▶ **EXERCISE GOAL**
What is the number of lines in this listing that include the string "declara"? Answer with that number by itself.

▶ **RECORDS PROVIDED**

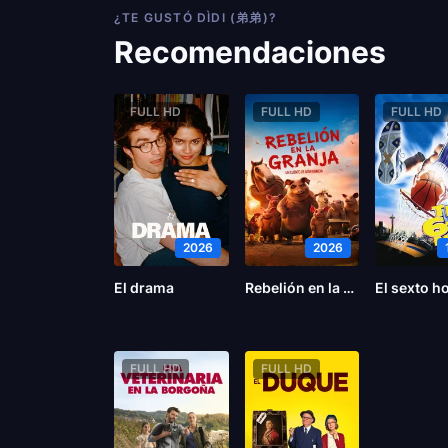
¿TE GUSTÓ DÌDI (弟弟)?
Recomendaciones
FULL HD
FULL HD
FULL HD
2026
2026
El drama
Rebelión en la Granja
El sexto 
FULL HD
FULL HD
...
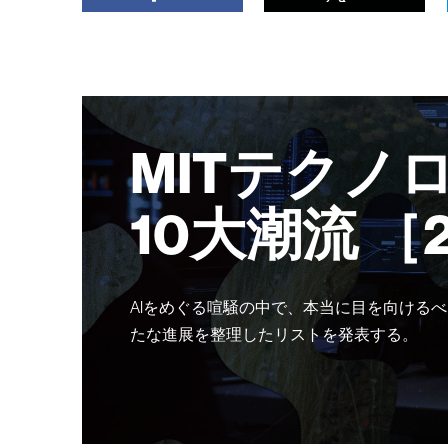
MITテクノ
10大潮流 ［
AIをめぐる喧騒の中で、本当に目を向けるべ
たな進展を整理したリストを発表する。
--
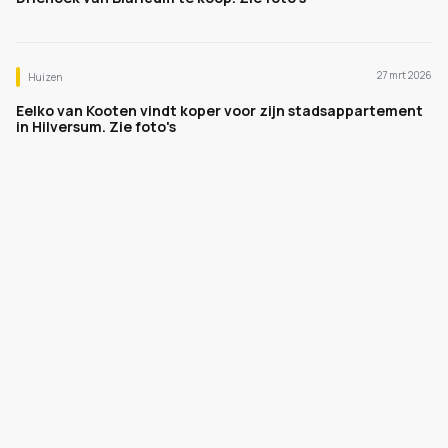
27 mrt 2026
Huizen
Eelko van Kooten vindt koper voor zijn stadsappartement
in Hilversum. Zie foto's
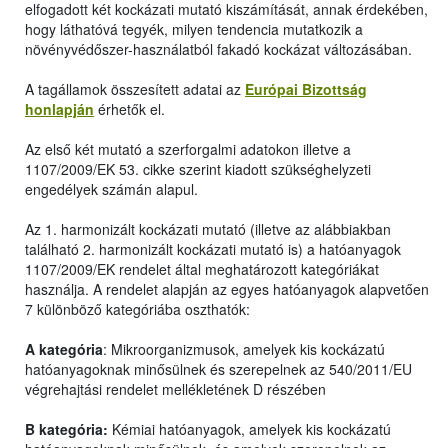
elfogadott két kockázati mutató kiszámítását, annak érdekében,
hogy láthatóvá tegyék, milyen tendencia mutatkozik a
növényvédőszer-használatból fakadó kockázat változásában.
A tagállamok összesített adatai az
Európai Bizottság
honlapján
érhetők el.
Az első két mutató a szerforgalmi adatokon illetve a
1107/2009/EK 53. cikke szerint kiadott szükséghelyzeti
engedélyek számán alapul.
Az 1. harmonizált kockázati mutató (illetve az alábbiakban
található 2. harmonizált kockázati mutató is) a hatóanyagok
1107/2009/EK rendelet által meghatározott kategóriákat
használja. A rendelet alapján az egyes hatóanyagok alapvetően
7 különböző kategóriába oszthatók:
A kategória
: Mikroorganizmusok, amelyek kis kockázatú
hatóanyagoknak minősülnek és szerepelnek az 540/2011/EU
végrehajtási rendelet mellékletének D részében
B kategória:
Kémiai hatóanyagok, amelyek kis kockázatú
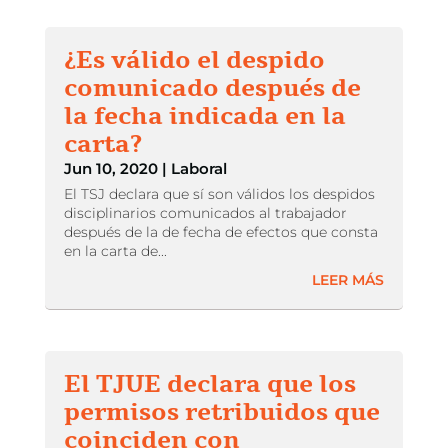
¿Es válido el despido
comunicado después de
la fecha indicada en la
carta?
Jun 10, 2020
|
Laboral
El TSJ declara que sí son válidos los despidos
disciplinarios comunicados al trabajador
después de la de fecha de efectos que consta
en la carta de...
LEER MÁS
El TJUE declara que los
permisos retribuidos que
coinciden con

▶ **EXPECTED ANSWER**
2